Le 19 février 2012, elle avait établi d’un testament olographe portant legs particuliers au profit de M. [W] [U] et M. [HB] [U].Elle avait également souscrit des contrats d’assurance vie au profit de ces deux mêmes cousins.
Le règlement de la succession a été confié à Maître [A] notaire à [Localité 23] (64).

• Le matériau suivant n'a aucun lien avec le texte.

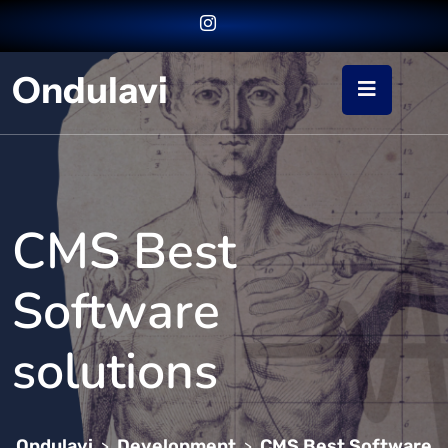
Ondulavi
CMS Best
Software
solutions
Ondulavi
Development
CMS Best Software
>
>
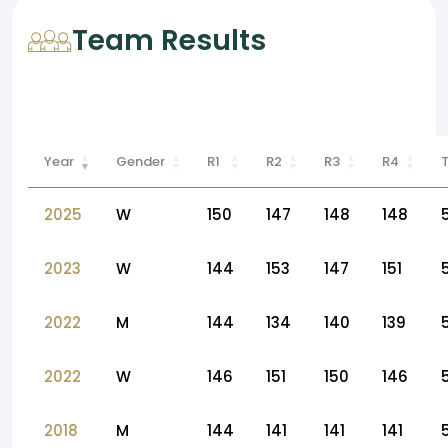
Team Results
Year
Gender
R1
R2
R3
R4
2025
W
150
147
148
148
2023
W
144
153
147
151
2022
M
144
134
140
139
2022
W
146
151
150
146
2018
M
144
141
141
141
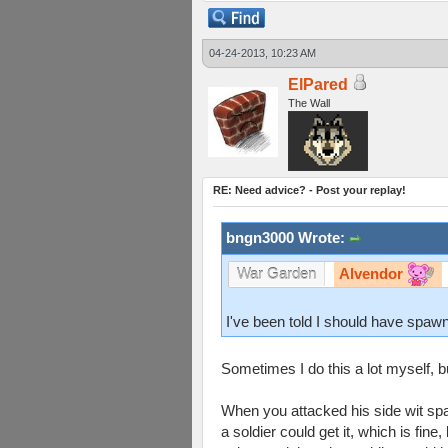
04-24-2013, 10:23 AM
ElPared
The Wall
RE: Need advice? - Post your replay!
bngn3000 Wrote:
Alvendor
War Garden
I've been told I should have spawn
Sometimes I do this a lot myself,
When you attacked his side wit spac
a soldier could get it, which is fine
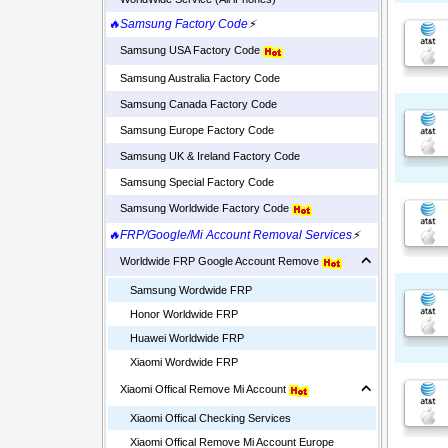
🔥Samsung Factory Code
⚡
Samsung USA Factory Code
Samsung Australia Factory Code
Samsung Canada Factory Code
Samsung Europe Factory Code
Samsung UK & Ireland Factory Code
Samsung Special Factory Code
Samsung Worldwide Factory Code
🔥FRP/Google/Mi Account Removal Services
⚡
Worldwide FRP Google Account Remove
Samsung Wordwide FRP
Honor Worldwide FRP
Huawei Worldwide FRP
Xiaomi Wordwide FRP
Xiaomi Offical Remove Mi Account
Xiaomi Offical Checking Services
Xiaomi Offical Remove Mi Account Europe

Au jour de son décès, le patrimoine de Mme [Y] présentait un actif brut de 1.254.696,49 euros composé notamment, de divers avoirs bancaires, de mobilier et contenu d’un coffre fort, d’une maison d’habitation sise [Adresse 16] à [Localité 31], d’une maison d’habitation comprenant deux logements sise [Adresse 8] à [Localité 31], d’une parcelle en nature de pré à [Localité 27] et d’une parcelle en nature de bois à [Localité 30]. Le passif d’un montant de 63.120 euros étant composé de taxes foncières, frais funéraires, de deux factures Gabares et cotisations URSSAF.

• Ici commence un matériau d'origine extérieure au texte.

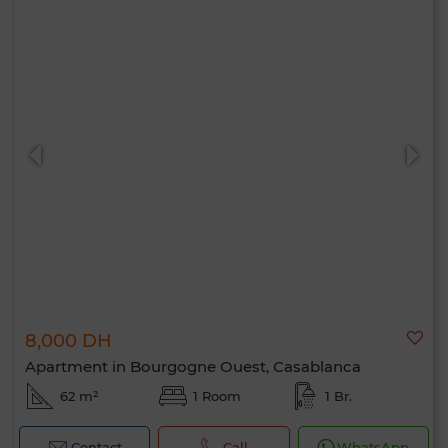
8,000 DH
Apartment in Bourgogne Ouest, Casablanca
62 m²
1 Room
1 Br.
Contact
Call
WhatsApp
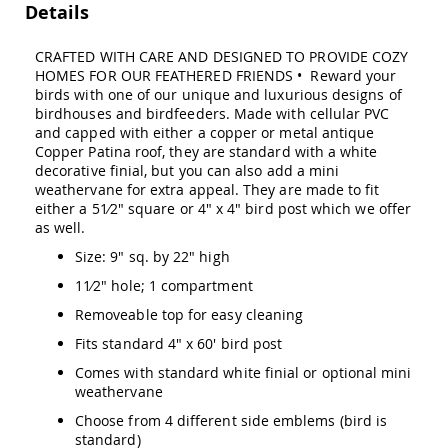
Details
Swings
Amish
CRAFTED WITH CARE AND DESIGNED TO PROVIDE COZY
Swing
HOMES FOR OUR FEATHERED FRIENDS • Reward your
Stands
birds with one of our unique and luxurious designs of
Amish
birdhouses and birdfeeders. Made with cellular PVC
Patio
and capped with either a copper or metal antique
Tables
Copper Patina roof, they are standard with a white
Amish
decorative finial, but you can also add a mini
Balcony
weathervane for extra appeal. They are made to fit
&
either a 51⁄2" square or 4" x 4" bird post which we offer
Bistro
as well.
Tables
Size: 9" sq. by 22" high
Amish
Fire
11⁄2" hole; 1 compartment
Pit
Tables
Removeable top for easy cleaning
Amish
Fits standard 4" x 60' bird post
Patio
Comes with standard white finial or optional mini
Bar
weathervane
&
Pub
Choose from 4 different side emblems (bird is
Tables
standard)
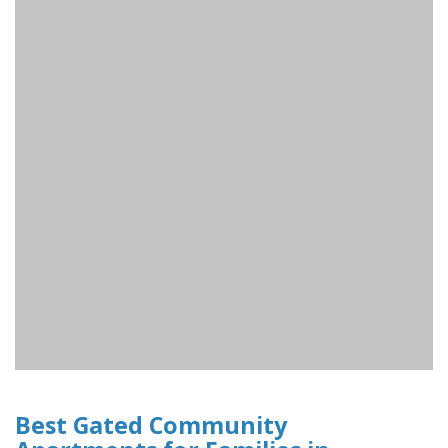
Best Gated Community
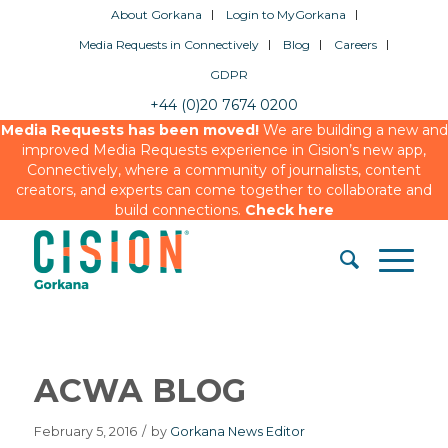
About Gorkana
Login to MyGorkana
Media Requests in Connectively
Blog
Careers
GDPR
+44 (0)20 7674 0200
Media Requests has been moved!
We are building a new and
improved Media Requests experience in Cision’s new app,
Connectively, where a community of journalists, content
creators, and experts can come together to collaborate and
build connections.
Check here
ACWA BLOG
February 5, 2016
/
by
Gorkana News Editor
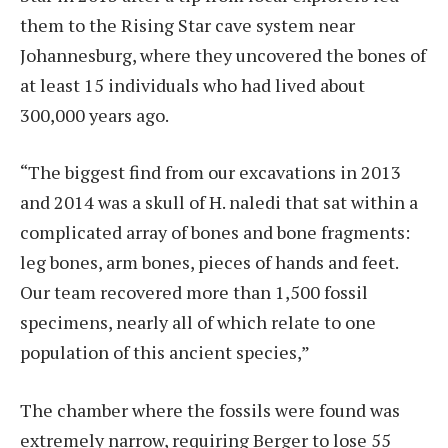
them to the Rising Star cave system near
Johannesburg, where they uncovered the bones of
at least 15 individuals who had lived about
300,000 years ago.
“The biggest find from our excavations in 2013
and 2014 was a skull of H. naledi that sat within a
complicated array of bones and bone fragments:
leg bones, arm bones, pieces of hands and feet.
Our team recovered more than 1,500 fossil
specimens, nearly all of which relate to one
population of this ancient species,”
The chamber where the fossils were found was
extremely narrow, requiring Berger to lose 55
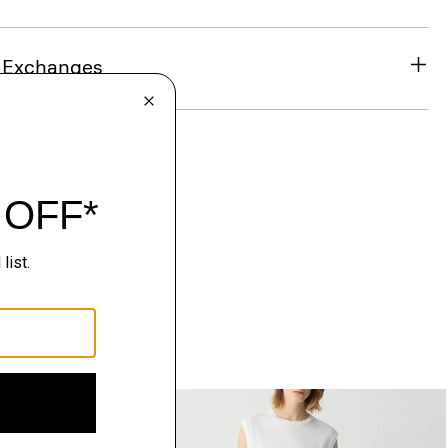
& Exchanges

Au motif de l’absence de réponse de M. [DX] [U] et M. [ZV] [U] sur leurs intentions dans la succession de Mme [Y], M. [W] [U] et M. [HB] [U] les ont assigné devant la présente juridiction par actes distincts en date des 30 janvier 2024 et 5 février 2024 aux fins de voir ordonner le partage judiciaire de l’indivision successorale et trancher plusieurs points de désaccord.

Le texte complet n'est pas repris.